Das beteiligte Communication Lab Erfurt sagte gegenüber Apollo News: „Der Flyer ist im Jahr 2021 im Auftrag des Freistaats Thüringen entstanden mit dem Ziel Jugendlichen Informationen zum Impfen bereitzustellen. Die Inhalte waren zudem auch für die Verwendung in anderen Bundesländern freigegeben.“ Auf der Webseite des Brandenburger Bildungsministeriums ist der Impfflyer bis heute abrufbar. Auch darauf findet sich der Hinweis: „Dieser Flyer ist ein Gemeinschaftsprojekt des Thüringer Gesundheitsministeriums sowie des Thüringer Bildungsministeriums, der Universität Erfurt und des Communication Lab Erfurt mit freundlicher Unterstützung der Meininger Schüler:innen und des Henfling-Gymnasiums Meiningen, der dem Land Brandenburg freundlicherweise zur Nutzung zur Verfügung gestellt wurde.“

An anderer Stelle wird auf dem Flyer auch auf das Brandenburger Gesundheitsministerium verwiesen.

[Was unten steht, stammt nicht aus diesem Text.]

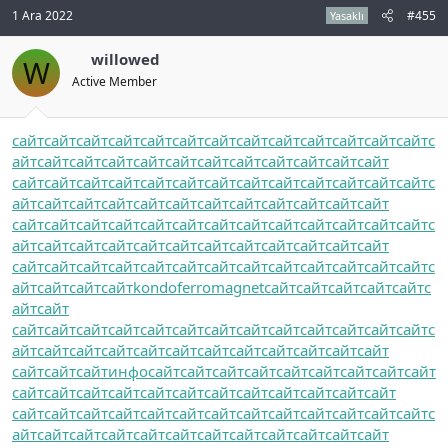
1 Ara 2022
#455
Yasaklı
willowed
W
Active Member
сайт
сайт
сайт
сайт
сайт
сайт
сайт
сайт
сайт
сайт
сайт
сайт
сайт
с
айт
сайт
сайт
сайт
сайт
сайт
сайт
сайт
сайт
сайт
сайт
сайт
сайт
сайт
сайт
сайт
сайт
сайт
сайт
сайт
сайт
сайт
сайт
сайт
сайт
с
айт
сайт
сайт
сайт
сайт
сайт
сайт
сайт
сайт
сайт
сайт
сайт
сайт
сайт
сайт
сайт
сайт
сайт
сайт
сайт
сайт
сайт
сайт
сайт
сайт
с
айт
сайт
сайт
сайт
сайт
сайт
сайт
сайт
сайт
сайт
сайт
сайт
сайт
сайт
сайт
сайт
сайт
сайт
сайт
сайт
сайт
сайт
сайт
сайт
сайт
с
айт
сайт
сайт
сайт
kondoferromagnet
сайт
сайт
сайт
сайт
сайт
с
айт
сайт
сайт
сайт
сайт
сайт
сайт
сайт
сайт
сайт
сайт
сайт
сайт
сайт
сайт
с
айт
сайт
сайт
сайт
сайт
сайт
сайт
сайт
сайт
сайт
сайт
сайт
сайт
сайт
сайт
инфо
сайт
сайт
сайт
сайт
сайт
сайт
сайт
сайт
сайт
сайт
сайт
сайт
сайт
сайт
сайт
сайт
сайт
сайт
сайт
сайт
сайт
сайт
сайт
сайт
сайт
сайт
сайт
сайт
сайт
сайт
сайт
сайт
сайт
сайт
с
айт
сайт
сайт
сайт
сайт
сайт
сайт
сайт
сайт
сайт
сайт
сайт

Wörtlich heißt es: „Mehr Informationen vom zuständigen Brandenburger Ministerium für Soziales, Gesundheit, Integration und Verbraucherschutz zu vielen offenen Fragen gibt es unter:
https://brandenburg-impft.de.“ Das Brandenburger Bildungsministerium hält auf unsere Nachfrage an den Ausführungen von Britta Ernst fest. Alle Fragen seien bereits „am Freitag vor einer Woche im Untersuchungsausschuss des Brandenburger Landtages öffentlich beantwortet“ worden, teilte uns eine Pressesprecherin am Freitagmittag mit. Dem sei „nichts hinzuzufügen“.